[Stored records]
──────────────────────────────

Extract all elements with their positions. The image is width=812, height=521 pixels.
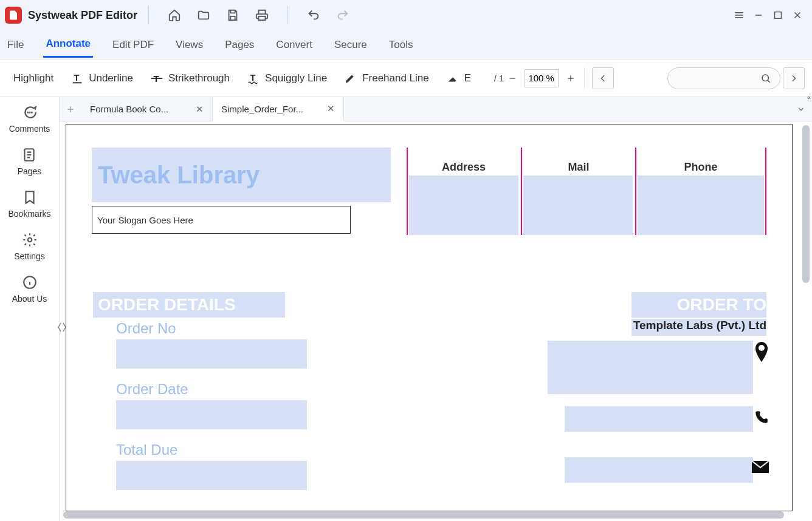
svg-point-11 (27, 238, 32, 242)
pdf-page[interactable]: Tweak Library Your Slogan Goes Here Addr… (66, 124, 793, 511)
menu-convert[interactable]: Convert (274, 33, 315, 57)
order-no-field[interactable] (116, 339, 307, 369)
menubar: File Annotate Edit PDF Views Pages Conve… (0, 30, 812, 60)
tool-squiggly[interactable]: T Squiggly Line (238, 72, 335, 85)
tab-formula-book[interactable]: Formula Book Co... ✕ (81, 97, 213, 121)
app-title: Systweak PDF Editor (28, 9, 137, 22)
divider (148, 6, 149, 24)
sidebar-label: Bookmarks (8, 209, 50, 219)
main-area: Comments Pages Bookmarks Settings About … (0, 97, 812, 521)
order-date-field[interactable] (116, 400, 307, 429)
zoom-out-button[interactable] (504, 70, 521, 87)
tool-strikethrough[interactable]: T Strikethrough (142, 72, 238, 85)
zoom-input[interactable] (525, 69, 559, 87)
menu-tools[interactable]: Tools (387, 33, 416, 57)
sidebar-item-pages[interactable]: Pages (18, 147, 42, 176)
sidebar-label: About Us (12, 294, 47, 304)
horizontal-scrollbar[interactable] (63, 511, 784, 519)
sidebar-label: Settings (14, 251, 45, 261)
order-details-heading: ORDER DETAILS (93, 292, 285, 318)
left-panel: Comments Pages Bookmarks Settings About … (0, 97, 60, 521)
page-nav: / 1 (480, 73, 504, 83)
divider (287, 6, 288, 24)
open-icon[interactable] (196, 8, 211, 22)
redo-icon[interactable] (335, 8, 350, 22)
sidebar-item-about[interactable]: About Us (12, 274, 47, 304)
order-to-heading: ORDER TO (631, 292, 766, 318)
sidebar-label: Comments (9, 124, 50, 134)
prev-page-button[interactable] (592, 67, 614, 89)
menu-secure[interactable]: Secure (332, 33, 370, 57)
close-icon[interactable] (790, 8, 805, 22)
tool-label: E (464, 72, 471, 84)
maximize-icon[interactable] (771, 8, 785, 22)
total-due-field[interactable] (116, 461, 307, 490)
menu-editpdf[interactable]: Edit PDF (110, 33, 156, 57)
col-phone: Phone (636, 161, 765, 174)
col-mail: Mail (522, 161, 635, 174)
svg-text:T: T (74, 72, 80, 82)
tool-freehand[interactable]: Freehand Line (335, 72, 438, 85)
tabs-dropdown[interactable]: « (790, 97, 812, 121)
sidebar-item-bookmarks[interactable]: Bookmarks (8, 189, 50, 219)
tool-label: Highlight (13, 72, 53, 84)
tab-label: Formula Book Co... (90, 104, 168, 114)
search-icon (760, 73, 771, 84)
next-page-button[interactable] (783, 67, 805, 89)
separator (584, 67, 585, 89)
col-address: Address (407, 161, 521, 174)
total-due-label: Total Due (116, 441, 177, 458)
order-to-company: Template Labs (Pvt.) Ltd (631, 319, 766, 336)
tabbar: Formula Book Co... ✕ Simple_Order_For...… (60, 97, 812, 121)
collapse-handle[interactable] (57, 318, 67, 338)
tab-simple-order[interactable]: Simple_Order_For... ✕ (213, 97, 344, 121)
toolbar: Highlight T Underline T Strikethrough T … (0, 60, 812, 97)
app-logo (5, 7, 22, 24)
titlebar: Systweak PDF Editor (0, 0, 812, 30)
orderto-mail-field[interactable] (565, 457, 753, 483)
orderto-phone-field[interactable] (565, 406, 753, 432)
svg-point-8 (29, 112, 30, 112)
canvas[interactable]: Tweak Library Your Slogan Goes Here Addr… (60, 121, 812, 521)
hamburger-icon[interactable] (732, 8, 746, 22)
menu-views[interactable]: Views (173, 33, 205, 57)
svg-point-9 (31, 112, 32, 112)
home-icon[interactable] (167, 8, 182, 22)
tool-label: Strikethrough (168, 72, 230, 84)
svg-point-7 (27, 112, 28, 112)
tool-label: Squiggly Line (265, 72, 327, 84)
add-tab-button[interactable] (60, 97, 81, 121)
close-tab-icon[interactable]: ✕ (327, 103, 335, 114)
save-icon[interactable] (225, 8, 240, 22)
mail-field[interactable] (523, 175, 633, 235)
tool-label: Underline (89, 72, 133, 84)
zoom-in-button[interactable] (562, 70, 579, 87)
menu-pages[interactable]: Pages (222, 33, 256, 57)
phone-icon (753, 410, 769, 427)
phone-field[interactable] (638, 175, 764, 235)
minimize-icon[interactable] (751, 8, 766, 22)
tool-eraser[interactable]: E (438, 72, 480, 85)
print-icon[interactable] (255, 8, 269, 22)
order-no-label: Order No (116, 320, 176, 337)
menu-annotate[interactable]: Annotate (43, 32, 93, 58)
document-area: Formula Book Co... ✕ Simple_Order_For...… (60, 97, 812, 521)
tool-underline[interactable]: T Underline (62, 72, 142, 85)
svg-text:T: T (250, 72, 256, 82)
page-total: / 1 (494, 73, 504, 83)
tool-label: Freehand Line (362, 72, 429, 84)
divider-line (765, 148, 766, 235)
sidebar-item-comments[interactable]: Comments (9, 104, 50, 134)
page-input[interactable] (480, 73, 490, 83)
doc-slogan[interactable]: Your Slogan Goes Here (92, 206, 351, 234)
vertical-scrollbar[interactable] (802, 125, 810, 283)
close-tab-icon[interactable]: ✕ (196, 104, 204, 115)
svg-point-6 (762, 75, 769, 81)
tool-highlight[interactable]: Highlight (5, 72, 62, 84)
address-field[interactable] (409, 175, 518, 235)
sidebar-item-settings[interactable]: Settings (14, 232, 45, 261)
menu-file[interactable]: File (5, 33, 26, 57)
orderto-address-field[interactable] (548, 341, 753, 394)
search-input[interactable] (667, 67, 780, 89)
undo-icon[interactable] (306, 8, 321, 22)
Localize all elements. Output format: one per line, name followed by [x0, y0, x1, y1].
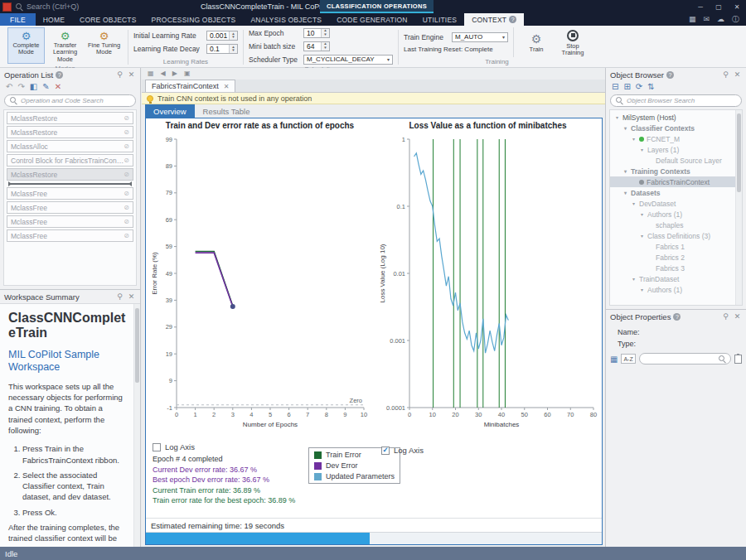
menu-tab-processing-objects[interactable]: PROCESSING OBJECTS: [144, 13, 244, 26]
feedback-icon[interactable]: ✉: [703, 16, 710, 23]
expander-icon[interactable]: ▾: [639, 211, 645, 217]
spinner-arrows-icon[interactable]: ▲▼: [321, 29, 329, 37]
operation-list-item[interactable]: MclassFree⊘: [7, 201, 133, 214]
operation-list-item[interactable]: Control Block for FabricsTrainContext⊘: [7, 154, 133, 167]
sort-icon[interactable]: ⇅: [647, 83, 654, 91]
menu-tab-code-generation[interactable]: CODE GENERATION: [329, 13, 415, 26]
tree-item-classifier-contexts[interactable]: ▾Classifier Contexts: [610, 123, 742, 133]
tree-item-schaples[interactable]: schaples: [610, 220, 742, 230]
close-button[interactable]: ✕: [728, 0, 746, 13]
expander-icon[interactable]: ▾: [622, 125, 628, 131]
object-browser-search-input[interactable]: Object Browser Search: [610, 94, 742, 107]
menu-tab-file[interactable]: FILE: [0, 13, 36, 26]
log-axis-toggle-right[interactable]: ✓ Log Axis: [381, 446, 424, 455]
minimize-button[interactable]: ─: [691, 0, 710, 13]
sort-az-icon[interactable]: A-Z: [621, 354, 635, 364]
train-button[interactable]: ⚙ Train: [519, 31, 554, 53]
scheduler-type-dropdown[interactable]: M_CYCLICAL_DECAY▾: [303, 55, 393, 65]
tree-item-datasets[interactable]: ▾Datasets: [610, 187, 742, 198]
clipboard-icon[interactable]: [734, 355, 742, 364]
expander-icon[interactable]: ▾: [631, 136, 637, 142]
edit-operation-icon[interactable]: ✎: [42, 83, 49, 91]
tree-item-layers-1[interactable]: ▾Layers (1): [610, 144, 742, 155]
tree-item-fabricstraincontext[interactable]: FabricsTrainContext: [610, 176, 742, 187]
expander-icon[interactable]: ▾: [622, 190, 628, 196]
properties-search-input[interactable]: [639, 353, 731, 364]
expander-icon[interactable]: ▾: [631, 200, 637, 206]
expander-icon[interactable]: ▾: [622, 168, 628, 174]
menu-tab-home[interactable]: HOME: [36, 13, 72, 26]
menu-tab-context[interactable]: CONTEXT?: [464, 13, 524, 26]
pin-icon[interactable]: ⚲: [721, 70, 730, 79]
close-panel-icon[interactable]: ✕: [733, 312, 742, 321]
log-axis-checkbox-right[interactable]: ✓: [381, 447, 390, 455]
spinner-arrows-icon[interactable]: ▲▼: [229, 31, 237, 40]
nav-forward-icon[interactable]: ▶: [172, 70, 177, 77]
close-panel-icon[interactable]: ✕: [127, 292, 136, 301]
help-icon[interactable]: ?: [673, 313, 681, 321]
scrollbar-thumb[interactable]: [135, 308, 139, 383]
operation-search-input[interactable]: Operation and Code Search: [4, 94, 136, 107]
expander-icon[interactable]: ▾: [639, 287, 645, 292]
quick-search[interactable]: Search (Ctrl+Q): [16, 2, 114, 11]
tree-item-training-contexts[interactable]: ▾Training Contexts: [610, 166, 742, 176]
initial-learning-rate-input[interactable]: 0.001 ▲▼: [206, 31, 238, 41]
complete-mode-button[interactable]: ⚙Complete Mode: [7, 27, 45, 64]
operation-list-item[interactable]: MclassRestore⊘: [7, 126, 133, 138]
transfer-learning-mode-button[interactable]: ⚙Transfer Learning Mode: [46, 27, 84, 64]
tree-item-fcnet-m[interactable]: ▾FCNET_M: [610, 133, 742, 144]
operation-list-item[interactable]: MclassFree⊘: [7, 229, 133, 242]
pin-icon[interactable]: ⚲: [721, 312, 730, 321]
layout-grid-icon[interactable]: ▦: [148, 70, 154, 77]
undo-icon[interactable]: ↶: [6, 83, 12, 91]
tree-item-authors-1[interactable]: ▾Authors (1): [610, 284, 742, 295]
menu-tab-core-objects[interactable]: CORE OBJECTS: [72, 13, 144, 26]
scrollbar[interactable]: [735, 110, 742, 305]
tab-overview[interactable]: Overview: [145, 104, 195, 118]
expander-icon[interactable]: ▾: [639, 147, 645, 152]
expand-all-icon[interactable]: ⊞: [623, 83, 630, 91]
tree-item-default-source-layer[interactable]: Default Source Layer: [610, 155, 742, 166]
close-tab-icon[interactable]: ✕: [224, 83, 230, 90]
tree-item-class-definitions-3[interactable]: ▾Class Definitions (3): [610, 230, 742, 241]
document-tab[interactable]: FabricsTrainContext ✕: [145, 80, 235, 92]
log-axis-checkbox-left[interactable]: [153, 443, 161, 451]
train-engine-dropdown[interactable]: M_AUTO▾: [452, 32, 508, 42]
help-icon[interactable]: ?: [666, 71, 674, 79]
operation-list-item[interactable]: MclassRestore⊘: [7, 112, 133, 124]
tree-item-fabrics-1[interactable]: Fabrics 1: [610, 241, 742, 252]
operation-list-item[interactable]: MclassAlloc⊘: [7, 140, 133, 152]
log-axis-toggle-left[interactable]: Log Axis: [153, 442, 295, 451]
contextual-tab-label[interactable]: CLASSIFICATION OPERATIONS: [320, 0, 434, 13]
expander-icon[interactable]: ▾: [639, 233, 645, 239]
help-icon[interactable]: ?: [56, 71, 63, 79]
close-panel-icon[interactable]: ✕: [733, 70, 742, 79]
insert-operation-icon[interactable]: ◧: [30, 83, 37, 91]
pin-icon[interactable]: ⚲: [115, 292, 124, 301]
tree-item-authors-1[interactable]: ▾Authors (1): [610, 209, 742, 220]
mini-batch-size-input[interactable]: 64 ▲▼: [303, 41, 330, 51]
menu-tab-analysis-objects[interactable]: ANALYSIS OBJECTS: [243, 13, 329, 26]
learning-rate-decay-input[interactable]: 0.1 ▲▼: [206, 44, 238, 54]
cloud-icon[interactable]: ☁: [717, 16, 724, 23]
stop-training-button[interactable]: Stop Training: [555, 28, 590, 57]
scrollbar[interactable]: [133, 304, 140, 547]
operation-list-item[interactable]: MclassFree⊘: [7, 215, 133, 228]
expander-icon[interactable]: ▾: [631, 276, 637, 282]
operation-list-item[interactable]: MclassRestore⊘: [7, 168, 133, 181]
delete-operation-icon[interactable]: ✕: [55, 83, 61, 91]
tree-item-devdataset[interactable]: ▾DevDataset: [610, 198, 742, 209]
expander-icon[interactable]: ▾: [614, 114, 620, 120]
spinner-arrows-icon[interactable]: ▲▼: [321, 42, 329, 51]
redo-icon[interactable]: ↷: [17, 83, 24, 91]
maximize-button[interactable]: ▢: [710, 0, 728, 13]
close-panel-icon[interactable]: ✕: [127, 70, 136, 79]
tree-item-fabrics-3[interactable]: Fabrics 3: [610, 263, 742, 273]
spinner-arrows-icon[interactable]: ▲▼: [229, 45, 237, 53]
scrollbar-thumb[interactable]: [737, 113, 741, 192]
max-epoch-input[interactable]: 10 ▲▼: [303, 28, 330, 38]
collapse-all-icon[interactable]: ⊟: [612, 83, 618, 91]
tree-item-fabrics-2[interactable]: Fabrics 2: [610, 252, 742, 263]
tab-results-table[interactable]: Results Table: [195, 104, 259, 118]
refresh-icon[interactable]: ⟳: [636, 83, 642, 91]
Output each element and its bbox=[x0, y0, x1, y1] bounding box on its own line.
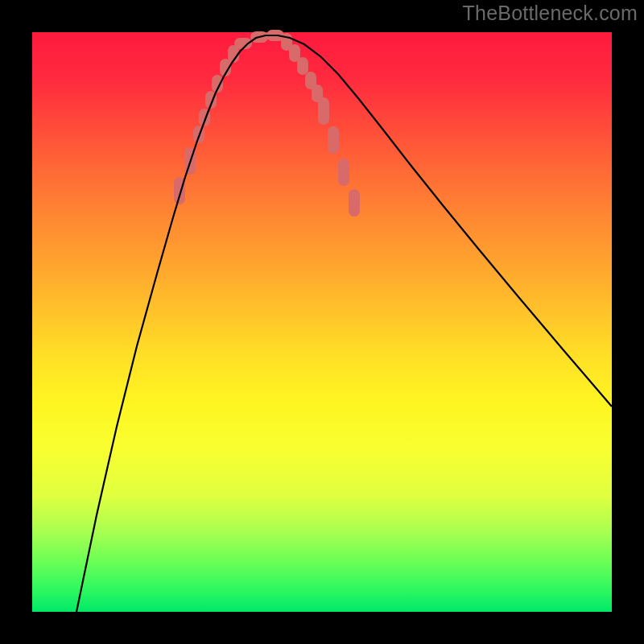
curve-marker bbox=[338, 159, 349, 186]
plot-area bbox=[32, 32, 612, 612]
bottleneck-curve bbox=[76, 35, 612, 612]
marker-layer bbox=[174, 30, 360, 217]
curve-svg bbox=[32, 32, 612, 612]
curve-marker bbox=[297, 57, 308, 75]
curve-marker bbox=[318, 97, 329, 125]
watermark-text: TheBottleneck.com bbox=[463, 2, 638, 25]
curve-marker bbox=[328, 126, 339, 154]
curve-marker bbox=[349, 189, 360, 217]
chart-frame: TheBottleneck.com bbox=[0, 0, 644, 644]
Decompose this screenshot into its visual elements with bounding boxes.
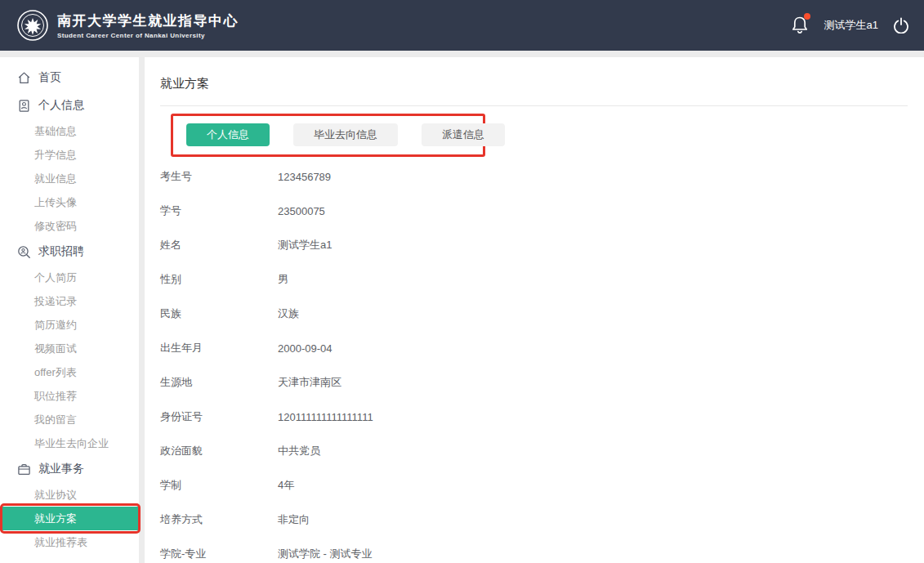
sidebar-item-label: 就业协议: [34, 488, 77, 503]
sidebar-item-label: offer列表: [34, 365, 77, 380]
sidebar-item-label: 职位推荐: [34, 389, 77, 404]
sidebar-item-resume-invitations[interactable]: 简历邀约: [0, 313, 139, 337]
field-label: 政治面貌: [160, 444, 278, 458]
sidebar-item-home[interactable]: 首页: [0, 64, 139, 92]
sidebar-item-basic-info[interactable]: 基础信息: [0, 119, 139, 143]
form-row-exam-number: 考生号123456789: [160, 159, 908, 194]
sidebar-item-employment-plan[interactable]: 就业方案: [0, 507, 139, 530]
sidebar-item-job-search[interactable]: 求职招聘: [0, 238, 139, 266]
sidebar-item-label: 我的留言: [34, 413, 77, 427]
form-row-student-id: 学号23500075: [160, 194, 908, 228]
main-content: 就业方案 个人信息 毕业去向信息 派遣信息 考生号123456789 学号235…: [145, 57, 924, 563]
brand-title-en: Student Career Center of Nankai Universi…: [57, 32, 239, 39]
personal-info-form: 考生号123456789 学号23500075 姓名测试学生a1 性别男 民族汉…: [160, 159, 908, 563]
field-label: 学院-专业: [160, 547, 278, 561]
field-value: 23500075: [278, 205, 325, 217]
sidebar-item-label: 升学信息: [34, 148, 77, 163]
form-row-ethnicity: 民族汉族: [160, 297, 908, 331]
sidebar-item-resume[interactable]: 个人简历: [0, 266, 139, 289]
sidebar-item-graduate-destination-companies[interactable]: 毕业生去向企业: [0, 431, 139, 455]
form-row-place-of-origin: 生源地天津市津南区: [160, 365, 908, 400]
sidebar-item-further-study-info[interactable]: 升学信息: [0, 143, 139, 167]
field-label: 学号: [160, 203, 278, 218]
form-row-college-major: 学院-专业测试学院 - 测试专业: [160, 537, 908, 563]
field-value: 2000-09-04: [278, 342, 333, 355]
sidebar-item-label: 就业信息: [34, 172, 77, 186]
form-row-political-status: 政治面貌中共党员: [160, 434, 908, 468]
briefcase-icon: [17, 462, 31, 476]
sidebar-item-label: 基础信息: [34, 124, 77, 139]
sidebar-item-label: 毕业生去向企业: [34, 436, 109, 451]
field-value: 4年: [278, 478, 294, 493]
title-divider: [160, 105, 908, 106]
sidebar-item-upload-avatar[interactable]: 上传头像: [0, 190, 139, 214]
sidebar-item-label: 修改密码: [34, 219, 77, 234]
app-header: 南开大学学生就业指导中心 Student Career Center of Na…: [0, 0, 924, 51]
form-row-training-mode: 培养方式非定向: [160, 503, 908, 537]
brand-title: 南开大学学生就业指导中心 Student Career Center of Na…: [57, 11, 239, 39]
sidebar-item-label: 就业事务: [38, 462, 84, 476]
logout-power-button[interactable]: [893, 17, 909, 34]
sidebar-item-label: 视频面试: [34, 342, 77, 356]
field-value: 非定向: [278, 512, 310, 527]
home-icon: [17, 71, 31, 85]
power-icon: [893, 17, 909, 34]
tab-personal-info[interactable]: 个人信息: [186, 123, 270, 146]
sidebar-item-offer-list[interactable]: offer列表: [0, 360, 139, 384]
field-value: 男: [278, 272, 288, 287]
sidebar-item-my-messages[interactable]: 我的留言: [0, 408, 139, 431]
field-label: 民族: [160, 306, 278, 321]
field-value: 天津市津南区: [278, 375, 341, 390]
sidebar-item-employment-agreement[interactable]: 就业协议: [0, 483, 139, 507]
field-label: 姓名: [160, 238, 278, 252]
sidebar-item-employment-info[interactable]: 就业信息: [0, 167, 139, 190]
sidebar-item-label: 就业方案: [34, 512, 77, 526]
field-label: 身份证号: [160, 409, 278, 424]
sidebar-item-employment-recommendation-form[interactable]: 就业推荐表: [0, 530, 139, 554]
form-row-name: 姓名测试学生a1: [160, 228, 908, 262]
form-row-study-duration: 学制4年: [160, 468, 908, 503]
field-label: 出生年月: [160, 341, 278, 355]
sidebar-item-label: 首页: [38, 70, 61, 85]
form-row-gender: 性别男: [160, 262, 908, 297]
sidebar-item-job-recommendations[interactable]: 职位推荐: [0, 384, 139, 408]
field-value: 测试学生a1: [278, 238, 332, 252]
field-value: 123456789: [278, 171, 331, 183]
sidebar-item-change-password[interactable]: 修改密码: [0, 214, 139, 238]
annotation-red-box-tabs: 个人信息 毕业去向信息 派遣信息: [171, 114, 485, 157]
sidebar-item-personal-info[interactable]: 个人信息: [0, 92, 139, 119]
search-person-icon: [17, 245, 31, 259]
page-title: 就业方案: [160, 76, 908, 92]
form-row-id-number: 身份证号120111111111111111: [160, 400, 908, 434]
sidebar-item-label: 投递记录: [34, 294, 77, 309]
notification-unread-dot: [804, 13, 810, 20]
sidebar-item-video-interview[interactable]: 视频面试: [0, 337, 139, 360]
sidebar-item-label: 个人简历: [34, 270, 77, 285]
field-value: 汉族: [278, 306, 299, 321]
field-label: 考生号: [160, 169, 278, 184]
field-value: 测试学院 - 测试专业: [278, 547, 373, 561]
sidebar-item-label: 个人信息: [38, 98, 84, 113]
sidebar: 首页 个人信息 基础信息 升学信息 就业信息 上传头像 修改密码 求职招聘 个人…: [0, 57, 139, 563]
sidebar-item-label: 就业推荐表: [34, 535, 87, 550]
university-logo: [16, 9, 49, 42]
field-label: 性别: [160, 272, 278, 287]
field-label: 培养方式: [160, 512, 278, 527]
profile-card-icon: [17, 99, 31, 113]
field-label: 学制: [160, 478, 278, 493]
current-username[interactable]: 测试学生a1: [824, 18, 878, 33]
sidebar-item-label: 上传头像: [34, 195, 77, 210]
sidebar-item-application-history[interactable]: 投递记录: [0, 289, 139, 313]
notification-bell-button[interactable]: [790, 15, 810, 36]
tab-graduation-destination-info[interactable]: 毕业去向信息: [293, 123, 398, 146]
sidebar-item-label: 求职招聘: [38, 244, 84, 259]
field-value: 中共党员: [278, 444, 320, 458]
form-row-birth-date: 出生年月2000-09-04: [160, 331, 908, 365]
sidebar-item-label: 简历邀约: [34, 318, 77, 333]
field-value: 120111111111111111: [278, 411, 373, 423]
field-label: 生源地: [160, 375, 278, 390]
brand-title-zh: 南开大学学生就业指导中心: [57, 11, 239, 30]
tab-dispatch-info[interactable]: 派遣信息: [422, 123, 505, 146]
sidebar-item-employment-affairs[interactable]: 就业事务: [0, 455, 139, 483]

──────────────────────────────

Try it:
In the entries above, find each line that includes the string "上传头像" and copy it.

Result of the exercise:
sidebar-item-upload-avatar[interactable]: 上传头像: [0, 190, 139, 214]
sidebar: 首页 个人信息 基础信息 升学信息 就业信息 上传头像 修改密码 求职招聘 个人…: [0, 57, 139, 563]
sidebar-item-label: 上传头像: [34, 195, 77, 210]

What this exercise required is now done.